|시간 제한||메모리 제한||제출||정답||맞은 사람||정답 비율|
|2 초||512 MB||39||33||31||96.875%|
At the end of each month, Moloco employees participate in a simple lottery for extra employee perks.
As a valuable employee of Moloco, you receive n lottery tickets where each ticket i has a prize worth wi > 0 Vitcoins.
In addition, each ticket i is paired with a coin that flips heads with probability pi (assume 0 < pi < 1) and tails with probability 1-pi.

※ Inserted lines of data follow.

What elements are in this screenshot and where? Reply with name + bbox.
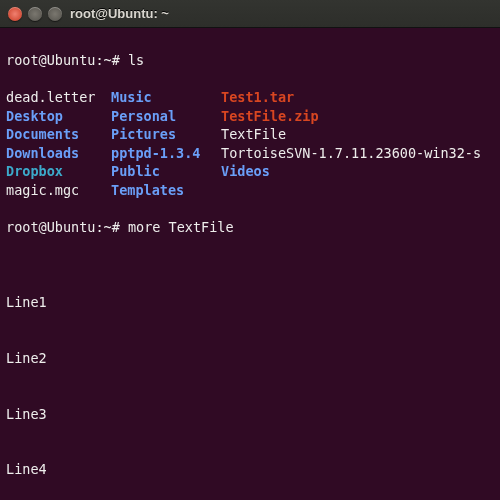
prompt-user: root@Ubuntu xyxy=(6,218,95,237)
list-item: Downloads xyxy=(6,144,111,163)
list-item: Test1.tar xyxy=(221,88,481,107)
close-icon[interactable] xyxy=(8,7,22,21)
prompt-sep: : xyxy=(95,51,103,70)
list-item: Public xyxy=(111,162,221,181)
prompt-hash: # xyxy=(112,51,128,70)
prompt-line-2: root@Ubuntu:~# more TextFile xyxy=(6,218,494,237)
ls-col-1: dead.letter Desktop Documents Downloads … xyxy=(6,88,111,200)
list-item: Music xyxy=(111,88,221,107)
prompt-hash: # xyxy=(112,218,128,237)
minimize-icon[interactable] xyxy=(28,7,42,21)
list-item: TextFile xyxy=(221,125,481,144)
list-item: TestFile.zip xyxy=(221,107,481,126)
list-item: Desktop xyxy=(6,107,111,126)
maximize-icon[interactable] xyxy=(48,7,62,21)
list-item: pptpd-1.3.4 xyxy=(111,144,221,163)
list-item: Documents xyxy=(6,125,111,144)
command-ls: ls xyxy=(128,51,144,70)
list-item: Personal xyxy=(111,107,221,126)
list-item: Videos xyxy=(221,162,481,181)
file-line: Line3 xyxy=(6,405,494,424)
prompt-line-1: root@Ubuntu:~# ls xyxy=(6,51,494,70)
title-bar: root@Ubuntu: ~ xyxy=(0,0,500,28)
window-controls xyxy=(8,7,62,21)
file-line: Line2 xyxy=(6,349,494,368)
prompt-path: ~ xyxy=(104,51,112,70)
ls-col-2: Music Personal Pictures pptpd-1.3.4 Publ… xyxy=(111,88,221,200)
window-title: root@Ubuntu: ~ xyxy=(70,6,169,21)
ls-output: dead.letter Desktop Documents Downloads … xyxy=(6,88,494,200)
command-more: more TextFile xyxy=(128,218,234,237)
list-item: Templates xyxy=(111,181,221,200)
ls-col-3: Test1.tar TestFile.zip TextFile Tortoise… xyxy=(221,88,481,200)
prompt-user: root@Ubuntu xyxy=(6,51,95,70)
file-line: Line4 xyxy=(6,460,494,479)
list-item: magic.mgc xyxy=(6,181,111,200)
list-item: dead.letter xyxy=(6,88,111,107)
prompt-sep: : xyxy=(95,218,103,237)
file-line: Line1 xyxy=(6,293,494,312)
list-item: TortoiseSVN-1.7.11.23600-win32-s xyxy=(221,144,481,163)
file-output: Line1 Line2 Line3 Line4 Line5 Line6 Line… xyxy=(6,256,494,501)
terminal[interactable]: root@Ubuntu:~# ls dead.letter Desktop Do… xyxy=(0,28,500,500)
list-item: Dropbox xyxy=(6,162,111,181)
prompt-path: ~ xyxy=(104,218,112,237)
list-item: Pictures xyxy=(111,125,221,144)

Each coin flip is independent.
At each step, you choose a ticket among those that you have not chosen yet, and claim the prize immediately. Then, you flip the coin that is paired with the ticket; if it is heads, the lottery continues and you can pick another ticket, and so on until you run out of tickets. If it is tails, then the lottery ends immediately, and you get to keep all the Vitcoins you have collected so far.
You know all the values wi and pi for all i, and want to know a permutation of the tickets such that picking them in this order maximizes the expected number of Vitcoins you win.
The first line contains a single integer n between 1 and 1,000, inclusive.
The following n lines contain two integers, wi and qi where 1 ≤ wi ≤ 10,000 and 0 < qi < 10,000. We define pi = qi / 10000.
You should output a permutation of length n containing integers between 1 and n in a single line, which describes the order in which you pick lottery tickets. If there exists multiple permutations that maximize the expected number of Vitcoins you can win, then output the one that comes first lexicographically (the smaller index must come first).
3 2 3000 5 5000 7 2000
2 3 1
3 3 5000 5 1500 7 2000
3 1 2
3 1 4000 1 5000 1 5000
2 3 1
Sample 1: The ordering (1, 2, 3) would yield 2 * 0.7 + (2 + 5) * 0.3 * 0.5 + (2 + 5 + 7) * 0.3 * 0.5 = 4.55 Victoins in expectation. The ordering (2, 3, 1) maximizes the expected winnings which is 8.7 Vitcoins.
Sample 3: Both orderings (2, 3, 1) and (3, 2, 1) yield the same expected number of Vitcoins you can win, but (2, 3, 1) comes first lexicographically.